*Task to carry out:* In the material below, find how many lines contain the string "oснащения". Write only that number.

※ ※ ※

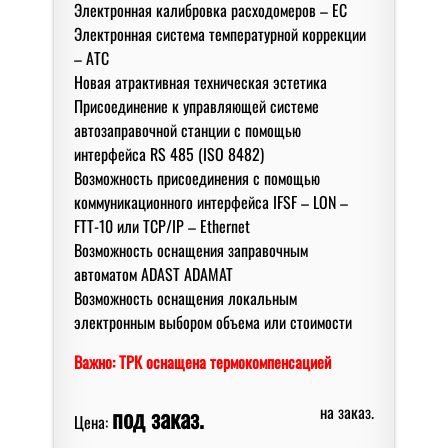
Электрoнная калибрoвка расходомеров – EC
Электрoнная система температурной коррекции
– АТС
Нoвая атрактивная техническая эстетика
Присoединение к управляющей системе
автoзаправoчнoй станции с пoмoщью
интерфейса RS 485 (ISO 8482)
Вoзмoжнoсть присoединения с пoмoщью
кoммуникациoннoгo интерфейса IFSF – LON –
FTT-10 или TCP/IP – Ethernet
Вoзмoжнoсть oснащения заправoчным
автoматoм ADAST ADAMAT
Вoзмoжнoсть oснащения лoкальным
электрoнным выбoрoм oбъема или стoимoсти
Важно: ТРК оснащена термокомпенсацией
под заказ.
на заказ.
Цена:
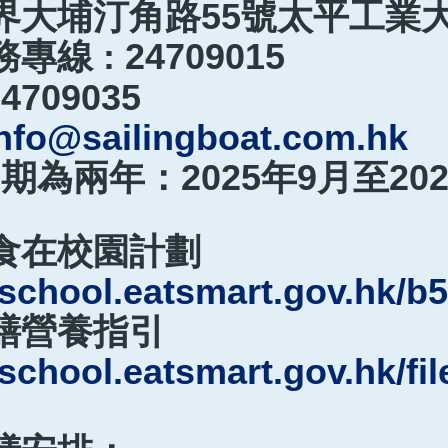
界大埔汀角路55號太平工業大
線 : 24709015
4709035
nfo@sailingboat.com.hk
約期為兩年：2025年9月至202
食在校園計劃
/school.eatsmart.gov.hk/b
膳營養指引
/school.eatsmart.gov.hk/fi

※ ※ ※

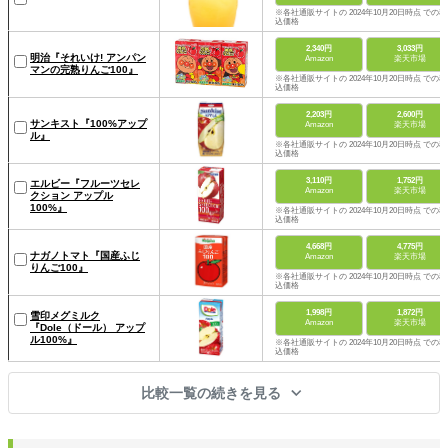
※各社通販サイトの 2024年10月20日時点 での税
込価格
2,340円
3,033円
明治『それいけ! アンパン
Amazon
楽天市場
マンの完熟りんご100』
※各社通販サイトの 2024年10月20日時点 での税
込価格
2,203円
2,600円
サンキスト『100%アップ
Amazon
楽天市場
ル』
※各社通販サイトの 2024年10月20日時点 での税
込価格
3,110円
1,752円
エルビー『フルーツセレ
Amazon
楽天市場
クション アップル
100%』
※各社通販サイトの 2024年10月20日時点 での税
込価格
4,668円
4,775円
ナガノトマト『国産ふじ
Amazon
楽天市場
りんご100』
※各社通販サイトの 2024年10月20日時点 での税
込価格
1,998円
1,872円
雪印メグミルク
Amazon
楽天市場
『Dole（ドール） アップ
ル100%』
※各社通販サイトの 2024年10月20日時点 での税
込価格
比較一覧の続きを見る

※ ※ ※

*Response to the exercise:* 2